First, we adjust our basis from before to be $\mathcal{C}={z_1, x_1, x_2, y_2}$ where $z_1=x_1+y_1$.

With respect to this basis, our quadratic form becomes

\[Q(a,b,c,d) = ab+a^2+cd\]

and we see that $z_1$ is non-singular. Now simply observe that the following elements stabilize $z_1$:

\[\begin{pmatrix} 1 & & & c \\ & 1 & & \\ & c & 1 & c^2 \\ & & & 1 \end{pmatrix}.\]

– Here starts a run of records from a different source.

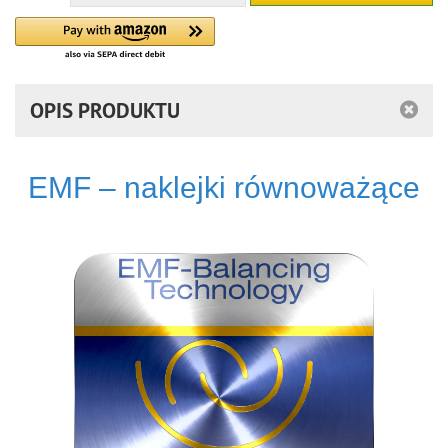
OPIS PRODUKTU
EMF – naklejki równoważące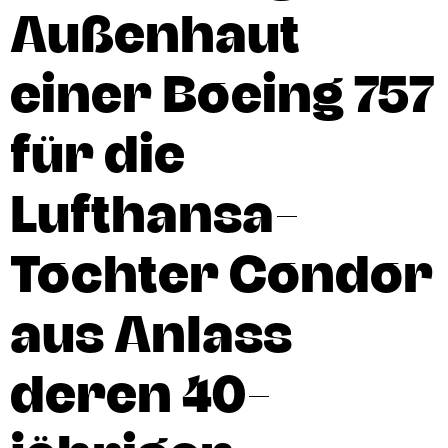
Außenhaut
einer Boeing 757
für die
Lufthansa-
Tochter Condor
aus Anlass
deren 40-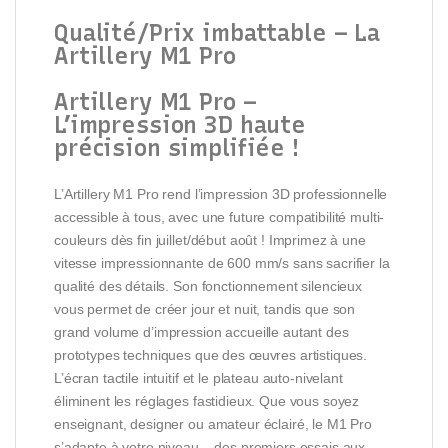
Qualité/Prix imbattable – La
Artillery M1 Pro
Artillery M1 Pro –
L’impression 3D haute
précision simplifiée !
L’Artillery M1 Pro rend l’impression 3D professionnelle
accessible à tous, avec une future compatibilité multi-
couleurs dès fin juillet/début août ! Imprimez à une
vitesse impressionnante de 600 mm/s sans sacrifier la
qualité des détails. Son fonctionnement silencieux
vous permet de créer jour et nuit, tandis que son
grand volume d’impression accueille autant des
prototypes techniques que des œuvres artistiques.
L’écran tactile intuitif et le plateau auto-nivelant
éliminent les réglages fastidieux. Que vous soyez
enseignant, designer ou amateur éclairé, le M1 Pro
s’adapte à votre niveau – des premiers essais aux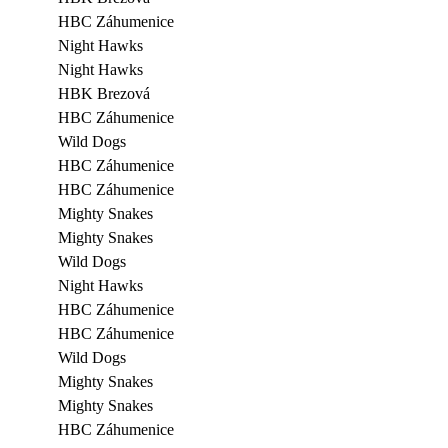
HBC Záhumenice
Night Hawks
Night Hawks
HBK Brezová
HBC Záhumenice
Wild Dogs
HBC Záhumenice
HBC Záhumenice
Mighty Snakes
Mighty Snakes
Wild Dogs
Night Hawks
HBC Záhumenice
HBC Záhumenice
Wild Dogs
Mighty Snakes
Mighty Snakes
HBC Záhumenice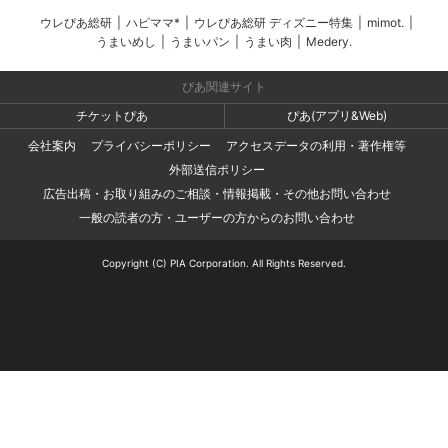
ウレぴあ総研
|
ハピママ*
|
ウレぴあ総研 ディズニー特集
|
mimot.
|
うまいめし
|
うまいパン
|
うまい肉
|
Medery.
ぴあ関連サイト
チケットぴあ
ぴあ(アプリ&Web)
会社案内
プライバシーポリシー
アクセスデータの利用・著作権等
外部送信ポリシー
広告出稿・お取り組みのご相談・情報掲載・その他お問い合わせ
一般の読者の方・ユーザーの方からのお問い合わせ
Copyright (C) PIA Corporation. All Rights Reserved.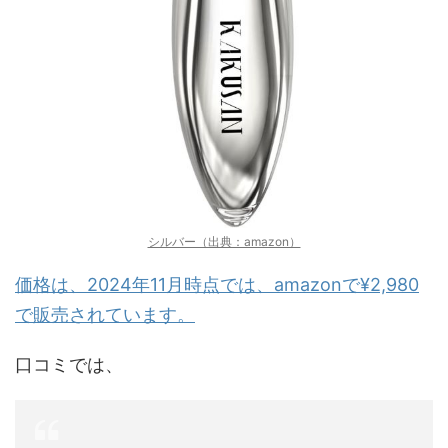
シルバー（出典：amazon）
価格は、2024年11月時点では、amazonで¥2,980
で販売されています。
口コミでは、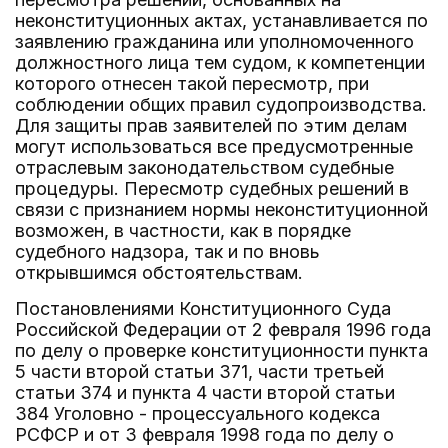
неконституционных актах, устанавливается по
заявлению гражданина или уполномоченного
должностного лица тем судом, к компетенции
которого отнесен такой пересмотр, при
соблюдении общих правил судопроизводства.
Для защиты прав заявителей по этим делам
могут использоваться все предусмотренные
отраслевым законодательством судебные
процедуры. Пересмотр судебных решений в
связи с признанием нормы неконституционной
возможен, в частности, как в порядке
судебного надзора, так и по вновь
открывшимся обстоятельствам.
Постановлениями Конституционного Суда
Российской Федерации от 2 февраля 1996 года
по делу о проверке конституционности пункта
5 части второй статьи 371, части третьей
статьи 374 и пункта 4 части второй статьи
384 Уголовно - процессуального кодекса
РСФСР и от 3 февраля 1998 года по делу о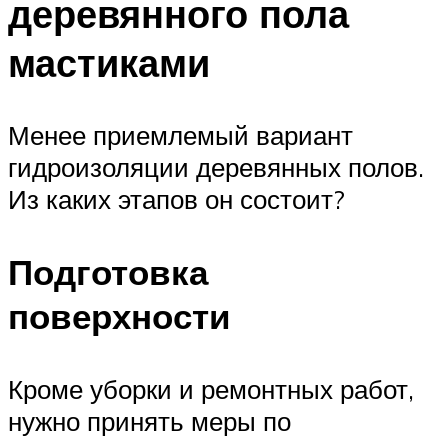
деревянного пола
мастиками
Менее приемлемый вариант
гидроизоляции деревянных полов.
Из каких этапов он состоит?
Подготовка
поверхности
Кроме уборки и ремонтных работ,
нужно принять меры по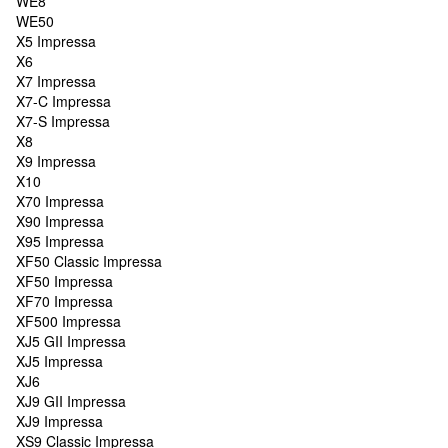
WE8
WE50
X5 Impressa
X6
X7 Impressa
X7-C Impressa
X7-S Impressa
X8
X9 Impressa
X10
X70 Impressa
X90 Impressa
X95 Impressa
XF50 Classic Impressa
XF50 Impressa
XF70 Impressa
XF500 Impressa
XJ5 GII Impressa
XJ5 Impressa
XJ6
XJ9 GII Impressa
XJ9 Impressa
XS9 Classic Impressa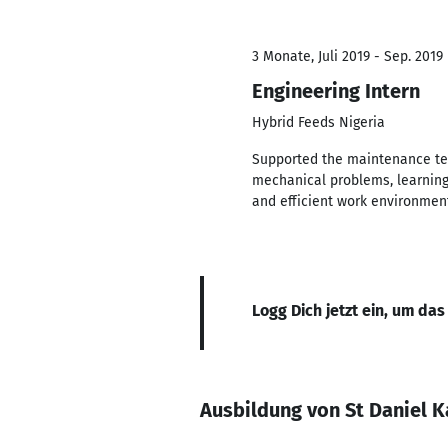
3 Monate, Juli 2019 - Sep. 2019
Engineering Intern
Hybrid Feeds Nigeria
Supported the maintenance tea
mechanical problems, learning
and efficient work environmen
Logg Dich jetzt ein, um das
Ausbildung von St Daniel 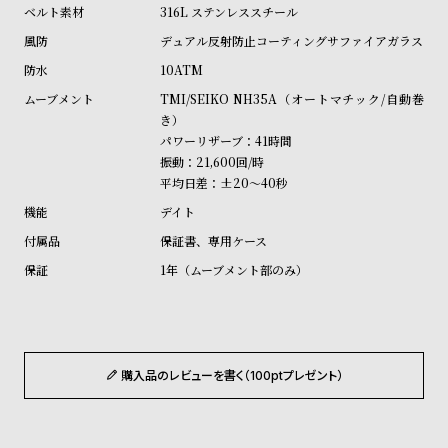
受
雑
316L ステンレススチール
注
誌
デュアル反射防止コーティングサファイアガラス
販
掲
10ATM
売
載
TMI/SEIKO NH35A（オートマチック/自動巻
き）
モ
商
パワーリザーブ：41時間
デ
品
振動：21,600回/時
ル
平均日差：±20～40秒
衣
セ
デイト
装
ー
保証書、専用ケース
貸
ル
1年（ムーブメント部のみ）
出
情
報
購入品のレビューを書く（100ptプレゼント）
N
A
e
b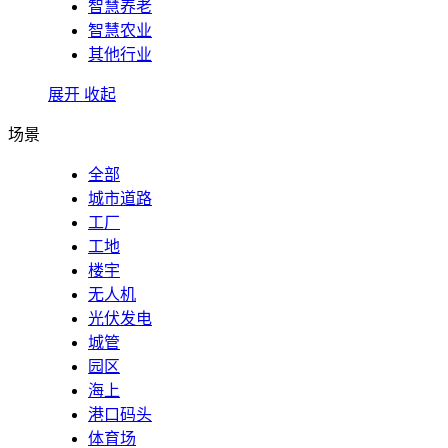
智慧养老
智慧农业
其他行业
展开
收起
场景
全部
城市道路
工厂
工地
楼宇
无人机
光伏发电
城管
园区
海上
港口码头
体育场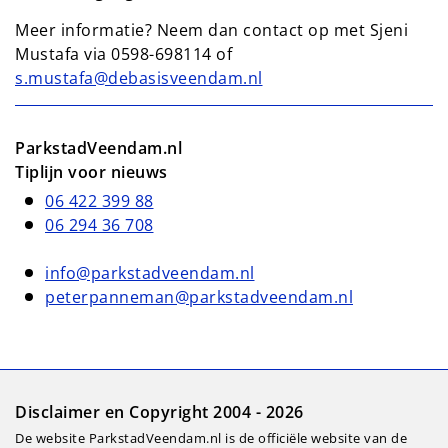
Meer informatie? Neem dan contact op met Sjeni
Mustafa via 0598-698114 of
s.mustafa@debasisveendam.nl
ParkstadVeendam.nl
Tiplijn voor nieuws
06 422 399 88
06 294 36 708
info@parkstadveendam.nl
peterpanneman@parkstadveendam.nl
Disclaimer en Copyright 2004 - 2026
De website ParkstadVeendam.nl is de officiële website van de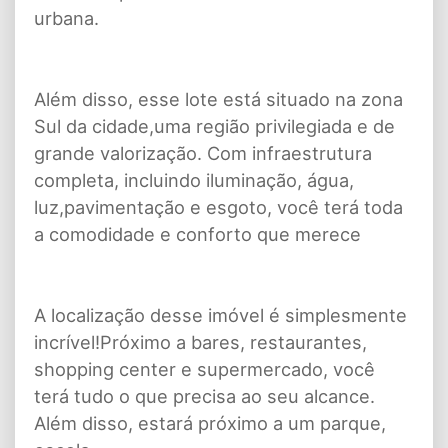
urbana.
Além disso, esse lote está situado na zona
Sul da cidade,uma região privilegiada e de
grande valorização. Com infraestrutura
completa, incluindo iluminação, água,
luz,pavimentação e esgoto, você terá toda
a comodidade e conforto que merece
A localização desse imóvel é simplesmente
incrível!Próximo a bares, restaurantes,
shopping center e supermercado, você
terá tudo o que precisa ao seu alcance.
Além disso, estará próximo a um parque,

Doing the “transpose trick” like before, one immediately obtains a copy of $SL_2(q)$ in this stabilizer and (using the perfectness of $SL_2(q)$ for $q>3$ if necessary), one obtains that the stabilizer of $z_1$ in $\Omega_4^+(q)$ is isomorphic to $SL_2(q)\cong Sp_{2}(q)$.

One can do this more generally for larger $n$ – one simply has to exhibit the root groups of $Sp_{n-2}(q)$ inside the stabilizer of $z_1$ in $\Omega_4^+(q)$. There are two sorts of root group here: the first already ocur in $\Omega_{n-2}^+(q)$ and so are easy to write down in $\Omega_n^+(q)$; the second all take the form given above.